Нам целый мир чужбина | страница 27
Неожиданно стола через три я увидел семафорно мигающую москвичку
Ольгу Кудрову из Института Келдыша, раскосую и надменную, как корабельная дева. Она что-то гневно выкрикивала двум слегка прибалдевшим мирным лицам кавказской национальности, в стремительной позе надвинувшись на них через стол и припечатывая каждую фразу вертикальным спичечным коробком. Как патриот
Ленинграда я всегда держался с ней официально, однако тут я вдруг почувствовал себя до потери дыхания влюбленным в ее таинственные скулы, в ее надменную раскосость… Я подошел к ней и, слегка ошеломив восторгом встречи, пригласил танцевать. В трясках и скачках я в свое время считался вторым после
Рижского-Корсакова, который, казалось, вообще состоял из одних привычных вывихов, – зато я был сильнее и мог более замысловато вертеть партнершу. Я погрузил столичную штучку в целый смерч ритмов, шуток и гусарских комплиментов: “Что за дела! – кричал я ей, содрогаясь, как выхлопываемый половик. – Эти черномазые отнимают у нас самых красивых женщин!”
Оказалось, из-за своего английского она была вынуждена показывать Ленинград двум сирийским коллегам. “Да пошли их к черту!” – умолял я ее, не выпустив и на медленный танец, и, не в силах сдержать разрывавшую мою грудь страсть, принялся все более самозабвенно целовать ее в потную шею. Она казалась несколько ошалевшей, но поцелуям не препятствовала.
“Поехали со мной”, – звал я ее сам не зная куда, и она заметно подавалась. Я бросился звонить, но в укромном телефонном уголке внезапно понял, что можно сначала позвонить Юле.
– Ну как жизнь? – с долей снисходительной игривости спросил я, строго напоминая себе: это я просто так, я притворяюсь.
– Я же просила тебя так поздно не звонить, папаша недоволен.
– Пардон, пардон. Но раз уж это несчастье все равно произошло…
– Я притворяюсь, мне на нее…
– У тебя какое-то дело?
– Самое важное – узнать, как твое здоровье. – Это я нарочно паясничаю, нарочно!
– В порядке. Спасибо зарядке. Все?
– Ну, если ничего другого… Пошла ты к…! – завершил я в панически запикавшую трубку.

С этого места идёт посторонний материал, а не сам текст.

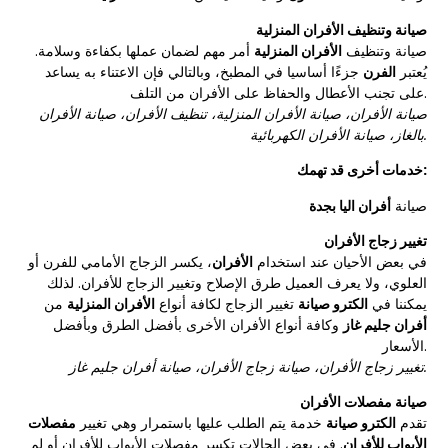
صيانة وتنظيف الأفران المنزلية
صيانة وتنظيف
الأفران المنزلية
أمر مهم لضمان عملها بكفاءة وسلامة.
يُعتبر
الفرن
جزءًا أساسيا في المطبخ، وبالتالي فإن الاعتناء به يساعد
على تجنب الأعطال والحفاظ على الأفران من التلف.
صيانة الأفران، صيانة الأفران المنزلية، تنظيف الأفران، صيانة الأفران
بالغاز، صيانة الأفران الكهربائية.
خدمات أخرى قد تهمك:
صيانة
أفران اليا بجدة
تغيير زجاج الأفران
في بعض الأحيان عند استخدام
الأفران
، يكسر الزجاج الأمامي للفرن أو
العلوي، ولا يعرف العميل طرق الإصلاح وتغيير الزجاج للأفران. لذلك
يمكننا في
الكترو صيانة
تغيير الزجاج لكافة أنواع
الأفران المنزلية
من
أفران جليم غاز
وكافة أنواع الأفران الأخرى بأفضل الطرق وبأفضل
الأسعار.
تغيير زجاج الأفران، صيانة زجاج الأفران، صيانة أفران جليم غاز.
صيانة مفصلات الأفران
تقدم
الكترو صيانة
خدمة يتم الطلب عليها باستمرار وهي تغيير
مفصلات
الأبواب للأفران
. في بعض الحالات تكسر مفصلات الأبواب للأفران أو لم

Я притворяюсь, притворяюсь, притворяюсь, остервенело повторял я, с безнадежностью наблюдая, что уже колочу по стене кулаком, всхлипывая, как ребенок: “Я притворяюсь, притворяюсь, притворяюсь, притворяюсь…”
Я бы сгорел со стыда за свою тогдашнюю хирургическую беспомощность, если бы с тех пор не выучился прихлопывать бесполезные чувства стремительно и точно, как обнаглевшего средь бела дня таракана. Я очнулся у “восьмерки”.